Adult Dosing
Primary Humoral Immunodeficiency (PI)
- 300-800 mg/kg q3-4 wk
- Initial infusion rate: 0.5 mg/kg/min for 10 minutes
- Maintenance rate (if tolerated): Increase every 20 minutes by 0.8 mg/kg/min up to to 6 mg/kg/min
Pediatric Dosing
- Safety and effectiveness in pediatric patients have not been established
[Outline]
- Renal dysfunction, acute renal failure, osmotic nephrosis, and death have been reported with use of intravenous immune globulin (US black box warning)
- Administer IV at minimum concentration available and minimum rate of infusion in patients predisposed to acute renal failure; IVIG products containing sucrose as a stabilizer account for reports involving renal failure. Bivigam does not contain sucrose (US black box warning)
- Patients predisposed to acute renal failure include patients with (US black box warning)
- Any degree of preexisting renal insufficiency
- Diabetes mellitus
- Age >65 years
- Volume depletion
- Sepsis
- Paraproteinemia
- Currently taking nephrotoxic drugs
- Renal function, including measurement of blood urea nitrogen (BUN) and serum creatinine, should be assessed prior to therapy
- IgA deficient patients with known antibodies against IgA, are at greater risk of developing severe hypersensitivity and anaphylactic reactions. Medications such as epinephrine should be available for immediate treatment of acute hypersensitivity reactions.
- Products made from human plasma may contain infectious agents, such as viruses, that can cause disease
- IGIV has been associated with thrombotic events. Patients with history of cardiovascular disease, advanced age, impaired cardiac output, and/or known or suspected hyperviscosity may have an increased risk
- For patients at increased risk of thromboembolic events, a maximum infusion rate of less 2 mg/kg/min is recommended.
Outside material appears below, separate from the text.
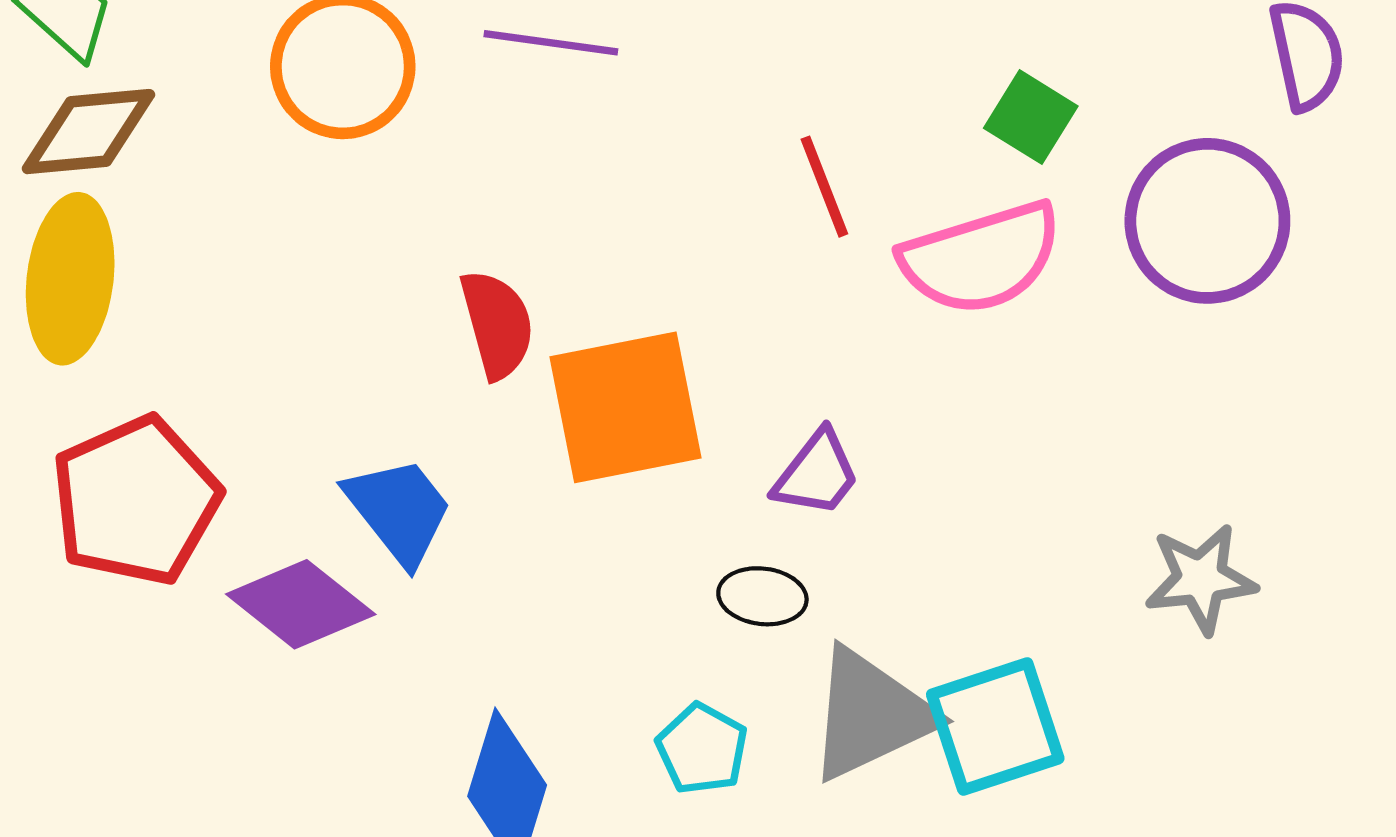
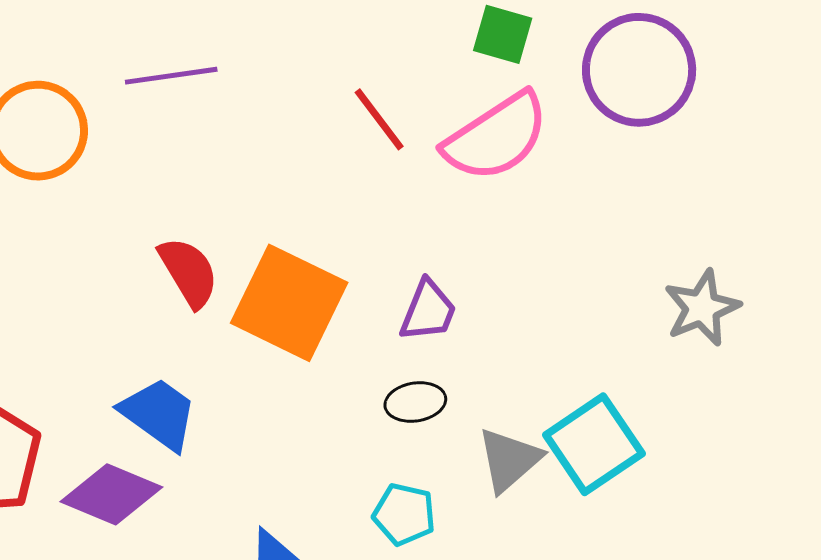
orange square: (625, 407) -> (289, 303), turned -37
gray triangle: (871, 715) -> (509, 460), size x0.7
- Transfusion-Related Acute Lung Injury (TRALI) characterized by severe respiratory distress, pulmonary edema, hypoxemia, normal left ventricular function, and fever has been associated with administration of IGIV
- Patients should be monitored for pulmonary adverse reactions. If TRALI is suspected, tests should be performed to detect presence of anti-neutrophil antibodies in product and patient serum
- Hyperproteinemia, increased serum viscosity, and hyponatremia may occur in patients receiving IGIV therapy.
- Hemolytic anemia may occur subsequently to IGIV therapy
- IGIV products containing blood group antibodies may act as hemolysins and may induce in vivo coating of red blood cells and cause a positive direct antiglobulin reaction and, rarely, hemolysis. Monitor patients for clinical signs and symptoms of hemolysis
- Aseptic meningitis syndrome (AMS) has been reported with the use of IGIV which may be characterized by severe headache, nuchal rigidity, drowsiness, fever, photophobia, painful eye movements, and nausea and vomiting. Neurological examination, including CSF studies are recommended in such patients
Cautions: Use cautiously in:
- Geriatrics
- Pre-existing renal insufficiency
- Risk of developing renal insufficiency
- Diabetes mellitus
- Volume depletion
- Paraproteinemia
- Sepsis
- Concurrent nephrotoxic drugs
Pregnancy Category:C
Breastfeeding: Safety unknown; due to the potential for possible serious adverse reactions in nursing infants a decision should be made for discontinuation of breastfeeding or discontinuation of the drug taking into account the importance of the drug to the mother.